Now, thinking of this from the perspective of a global citizen, consider how my ethnicity is seen in Korea. Due to the fact that Korea remains a primarily ethnically homogenous nation, halfies are still a bit of an exotic anomaly. This aside, what becomes particularly interesting and relevant to our ASTU class is the influence of globalization on how I am ethnically identified in Korea. Through growing ties with North America (culturally, economically and politically), Western beauty ideals are now considered sacred in South Korea. Consequentially, Korea has become the number one plastic surgery capital in the world (for further information on this phenomenon read this article by Patricia Marx in The New Yorker). Thus, in Korea I have been asked by complete strangers where I got my surgeries to look “more Western” done. So not only am I not Korean in Canada, I am not a white Canadian in Korea but rather it is assumed that I am a Korean under the influence of Western beauty norms; I am plastic, I am not real and my identity is a trend, an aesthetic and a mainstream cultural choice – not an ethnicity.

This, however, is a very contemporary perspective.
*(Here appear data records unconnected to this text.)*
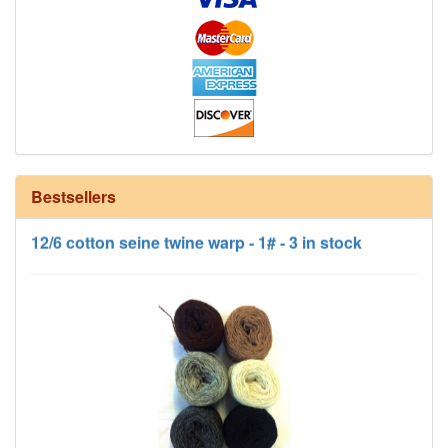
12/6 cotton seine twine warp - 1# - 3 in stock
Bestsellers
HD Neutral Color Pack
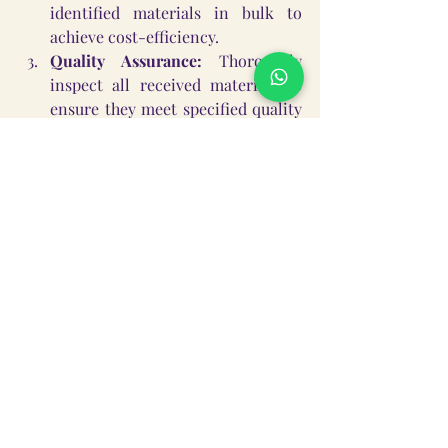
identified materials in bulk to 
achieve cost-efficiency.
Quality Assurance:
 Thoroughly 
inspect all received materials to 
ensure they meet specified quality 
standards and are free from 
defects. Reject any substandard 
items.
Phase 3: Material Kit Assembly and 
Packaging (Week 5)
Individual Kits:
 Organize and 
assemble individual study material 
kits for each identified student. 
Each kit will contain a complete 
set of materials appropriate for 
their grade level.
Secure Packaging:
 Package the 
kits securely, perhaps in the school 
bags themselves, to facilitate easy 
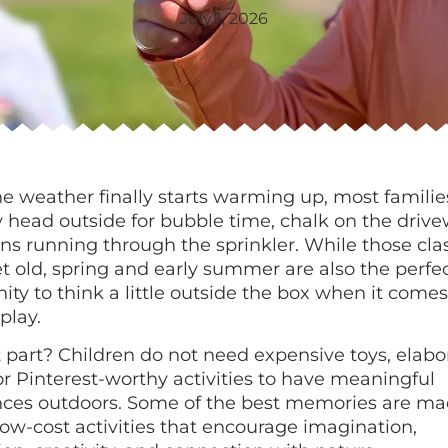
July 1, 2026
 weather finally starts warming up, most familie
y head outside for bubble time, chalk on the drive
ns running through the sprinkler. While those cla
t old, spring and early summer are also the perfe
ity to think a little outside the box when it comes
play.
 part? Children do not need expensive toys, elabo
or Pinterest-worthy activities to have meaningful
nces outdoors. Some of the best memories are ma
low-cost activities that encourage imagination,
The importation of the West into Korea through globalization trends has a history much longer than the recent plastic surgery epidemic makes it seem. In fact, the above noted article from The New Yorker attributes the beginnings of plastic surgery in Korea to “the aftermath of the Korean War, triggered by the offer made by the American occupational forces to provide free reconstructive surgery to maimed war victims.” The article continues by explaining that these procedures advanced quickly into the cosmetic realm as they “caught on fast, especially with Korean prostitutes, who wanted to attract American G.I.s”.

Indeed, the Korean War left many strange legacies. In 1983 when my mom returned to Korea for the first time since she emigrated to Canada as a child, and brought along her white boyfriend (my father), she was immediately ostracized for being with a white man due to the fact that Korea has a dark, partially forgotten history regarding interracial relationships. During and after the Korean War, many of the American Soldiers on service in Korea utilized Korean sex workers. Thus the half Korean children from that generation were largely associated with trauma. The sociologist Grace M. Cho’s Haunting the Korean Diaspora investigates this subject. Here is an excerpt from the book’s description: “Since the Korean War—the forgotten war—more than a million Korean women have acted as sex workers for U.S. servicemen … Haunting the Korean Diaspora explores the repressed history of emotional and physical violence between the United States and Korea and the unexamined reverberations of sexual relationships between Korean women and American soldiers.”

Not only are halfies a product of the increasing global fluidity of people across the world, but the very way that we are viewed by others has also been dramatically impacted by globalization. Thus, although I am a Canadian national, my ethnic identity remains a sort of grey zone to myself and to others. As discussed in the joint lecture, these are issues that more and more people will encounter as globalization continues to connect the world in a myriad of old and new ways.